[Opening EXERCISE INPUT section]
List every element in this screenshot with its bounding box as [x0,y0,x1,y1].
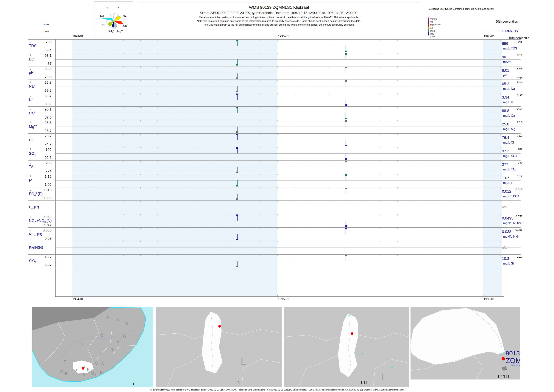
month-tick-strip [55,134,503,135]
row-median-line [55,180,521,181]
year-band-1994 [72,39,277,296]
row-param-name-SO4: SO4= [29,151,37,156]
row-p90-stat: 0.052 [504,215,522,218]
row-p90-stat: 10.7 [504,255,522,258]
row-min-value: 3.32 [28,102,51,106]
row-stat-na: n/a [502,205,507,209]
row-median-line [55,207,521,207]
sample-value-marker-F [345,174,347,176]
sample-bar-F [346,175,346,180]
row-param-name-pH: pH [29,70,34,75]
subregion-L1-map [284,307,409,387]
panel3-watermark-letter: L [381,371,387,383]
row-min-value: 74.2 [28,142,51,146]
map-quaternary-catchment-L11D: 90139 ZQMNLS1 Bruinrug0 L11D [410,307,520,379]
site-location-dot [351,332,353,335]
sample-value-marker-SO4 [236,147,238,149]
row-min-value: 9.92 [28,263,51,267]
sample-value-marker-K [345,104,347,106]
sample-value-marker-Mg [236,131,238,133]
drainage-region-letter-C: C [100,334,103,338]
sample-bar-Mg [346,121,346,126]
sample-value-marker-Cl [236,134,238,135]
month-tick-strip [55,66,503,68]
drainage-region-letter-L: L [84,365,86,369]
month-tick-strip [55,161,503,162]
row-param-name-TDS: TDS [29,44,36,48]
row-param-name-SiO2: SiO2 [29,259,36,264]
row-param-name-K: K+ [29,98,33,102]
sample-value-marker-TAL [345,161,347,162]
sample-value-marker-NH4 [236,239,238,240]
sample-value-marker-NO2NO3 [236,215,238,216]
row-param-name-Ca: Ca++ [29,111,36,115]
drainage-region-letter-X: X [126,322,128,326]
month-tick-strip [55,147,503,148]
row-p90-stat: 3.37 [504,94,522,97]
sample-bar-Cl [237,135,237,140]
sample-value-marker-PO4 [345,188,347,189]
month-tick-strip [55,93,503,94]
sample-value-marker-NH4 [345,228,347,229]
row-min-value: 0.009 [28,196,51,200]
row-unit-label: mgP/L PO4 [503,195,519,198]
sample-value-marker-Na [236,91,238,92]
row-unit-label: mg/L Ca [503,114,515,118]
drainage-region-letter-N: N [87,367,90,372]
month-tick-strip [55,255,503,256]
sample-bar-K [237,94,237,100]
sample-value-marker-pH [345,67,347,68]
row-unit-label: mS/m [503,60,511,64]
row-param-name-Cl: Cl- [29,138,33,142]
month-tick-strip [55,80,503,81]
year-band-1996 [483,39,502,296]
sample-value-marker-F [236,185,238,187]
sample-value-marker-EC [345,53,347,55]
site-id-label: 90139 [506,350,520,357]
month-tick-strip [55,40,503,41]
sample-value-marker-Ca [345,118,347,119]
map-region-L: L L1 [156,307,282,387]
footer-provenance-text: n_gw Data for 90139 from copies of DWS d… [0,389,554,391]
drainage-region-letter-Q: Q [95,361,98,365]
row-median-line [55,59,521,60]
timeseries-panel-chart: 1994-011994-011995-011995-011996-011996-… [0,0,554,306]
drainage-region-letter-T: T [111,348,113,352]
row-param-name-Mg: Mg++ [29,124,37,129]
row-unit-label: mg/L Na [503,87,515,91]
panel3-region-label: L11 [361,380,367,385]
row-median-line [55,46,521,46]
sample-bar-PO4 [346,188,346,194]
x-axis-top-label: 1995-01 [278,35,289,38]
sample-value-marker-Cl [345,145,347,146]
sample-value-marker-SiO2 [236,266,238,267]
row-min-value: 87.5 [28,115,51,119]
month-tick-strip [55,228,503,229]
sample-value-marker-NO2NO3 [345,225,347,227]
sample-value-marker-TDS [236,40,238,41]
sample-value-marker-K [236,93,238,95]
row-p90-stat: 1.12 [504,174,522,177]
row-param-name-Ptot: Ptot(P) [29,205,39,210]
drainage-region-letter-P: P [95,373,97,377]
groundwater-quality-report: *K+TALNa+Cl-Ca++SO4=Mg++ n max min WMS 9… [0,0,554,392]
site-location-dot [502,357,505,360]
building-icon [502,366,507,371]
sample-value-marker-Na [345,80,347,82]
x-axis-bottom-label: 1995-01 [278,298,289,301]
drainage-region-letter-F: F [55,350,58,354]
sample-value-marker-pH [236,77,238,79]
drainage-region-letter-H: H [65,371,68,376]
row-unit-label: mg/L Mg [503,127,515,131]
sample-bar-Ca [237,108,237,113]
row-min-value: 65.2 [28,89,51,93]
sample-value-marker-SO4 [345,158,347,160]
row-min-value: 0.02 [28,236,51,240]
row-boundary-line [28,268,521,268]
row-min-value: 274 [28,169,51,173]
row-p90-stat: 708 [504,40,522,43]
row-min-value: 0.047 [28,223,51,227]
row-unit-label: mg/L F [503,181,513,185]
month-tick-strip [55,214,503,215]
row-param-name-F: F- [29,178,32,182]
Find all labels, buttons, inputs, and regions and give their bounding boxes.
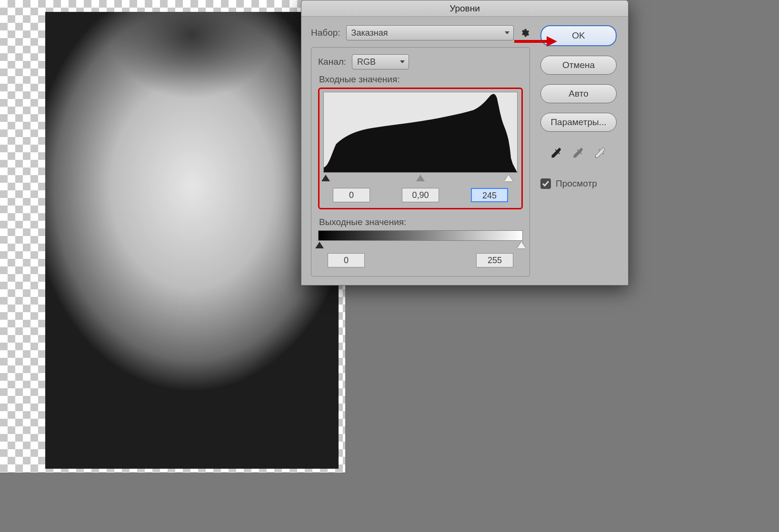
- output-levels-label: Выходные значения:: [319, 217, 523, 227]
- output-white-slider[interactable]: [517, 242, 526, 248]
- input-gamma-field[interactable]: 0,90: [402, 188, 439, 202]
- preset-select[interactable]: Заказная: [346, 25, 514, 40]
- input-white-slider[interactable]: [504, 175, 513, 181]
- output-black-slider[interactable]: [315, 242, 324, 248]
- dialog-left-column: Набор: Заказная Канал: RGB Входные значе…: [311, 25, 530, 276]
- white-point-eyedropper-icon[interactable]: [594, 147, 607, 160]
- preset-label: Набор:: [311, 28, 340, 38]
- channel-fieldset: Канал: RGB Входные значения:: [311, 47, 530, 276]
- cancel-button[interactable]: Отмена: [540, 56, 617, 75]
- preview-label: Просмотр: [556, 178, 597, 189]
- options-button[interactable]: Параметры...: [540, 113, 617, 132]
- input-black-slider[interactable]: [321, 175, 330, 181]
- preset-value: Заказная: [351, 28, 388, 38]
- levels-dialog: Уровни Набор: Заказная Канал: RGB: [301, 0, 629, 286]
- output-gradient: [318, 230, 523, 241]
- output-black-field[interactable]: 0: [328, 253, 365, 267]
- output-slider-track[interactable]: [318, 242, 523, 251]
- dialog-title: Уровни: [301, 0, 628, 17]
- eyedropper-group: [550, 147, 607, 160]
- ok-button[interactable]: OK: [540, 25, 617, 46]
- histogram: [323, 92, 518, 173]
- black-point-eyedropper-icon[interactable]: [550, 147, 563, 160]
- preset-menu-icon[interactable]: [519, 28, 530, 38]
- input-gamma-slider[interactable]: [416, 175, 425, 181]
- image-layer: [45, 12, 339, 469]
- input-levels-highlight: 0 0,90 245: [318, 88, 523, 209]
- channel-label: Канал:: [318, 57, 346, 67]
- channel-value: RGB: [357, 57, 376, 67]
- input-black-field[interactable]: 0: [333, 188, 370, 202]
- gray-point-eyedropper-icon[interactable]: [572, 147, 585, 160]
- output-white-field[interactable]: 255: [476, 253, 513, 267]
- input-white-field[interactable]: 245: [471, 188, 508, 202]
- canvas-checkerboard: [0, 0, 345, 473]
- dialog-right-column: OK Отмена Авто Параметры... Просмот: [539, 25, 619, 276]
- auto-button[interactable]: Авто: [540, 84, 617, 103]
- input-levels-label: Входные значения:: [319, 74, 523, 85]
- preview-checkbox[interactable]: [540, 178, 551, 189]
- input-slider-track[interactable]: [323, 175, 518, 184]
- channel-select[interactable]: RGB: [352, 54, 409, 69]
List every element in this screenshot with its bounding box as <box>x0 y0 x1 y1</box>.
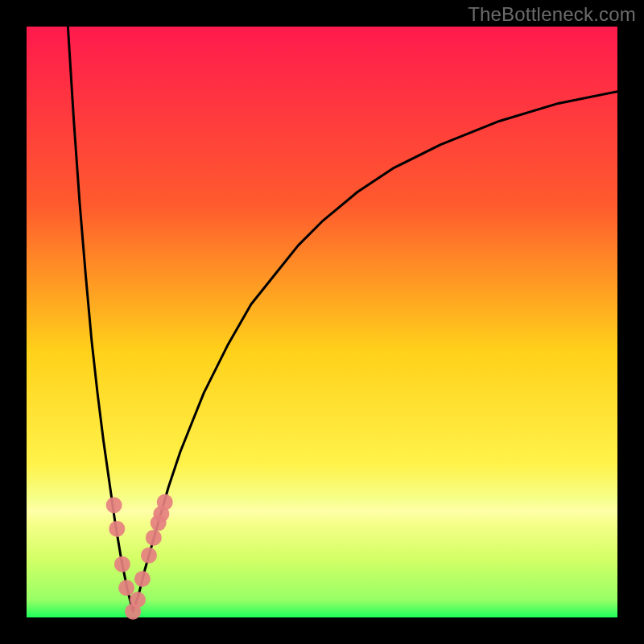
highlight-dot <box>109 521 125 537</box>
highlight-dot <box>130 592 146 608</box>
watermark-text: TheBottleneck.com <box>468 3 636 26</box>
highlight-dot <box>141 547 157 564</box>
highlight-dot <box>134 571 151 587</box>
highlight-dot <box>114 556 130 572</box>
highlight-dot <box>157 494 173 510</box>
bottleneck-chart <box>0 0 644 644</box>
highlight-dot <box>106 497 122 514</box>
highlight-dot <box>146 530 162 546</box>
chart-frame: TheBottleneck.com <box>0 0 644 644</box>
highlight-dot <box>118 580 134 596</box>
[Closing EXERCISE INPUT section]
In the listing above, find each line with the word "Заказная" and copy it out.

**EXERCISE RESPONSE**
- preset-select[interactable]: Заказная: [346, 25, 514, 40]
- dialog-left-column: Набор: Заказная Канал: RGB Входные значе…: [311, 25, 530, 276]
- preset-value: Заказная: [351, 28, 388, 38]
- levels-dialog: Уровни Набор: Заказная Канал: RGB: [301, 0, 629, 286]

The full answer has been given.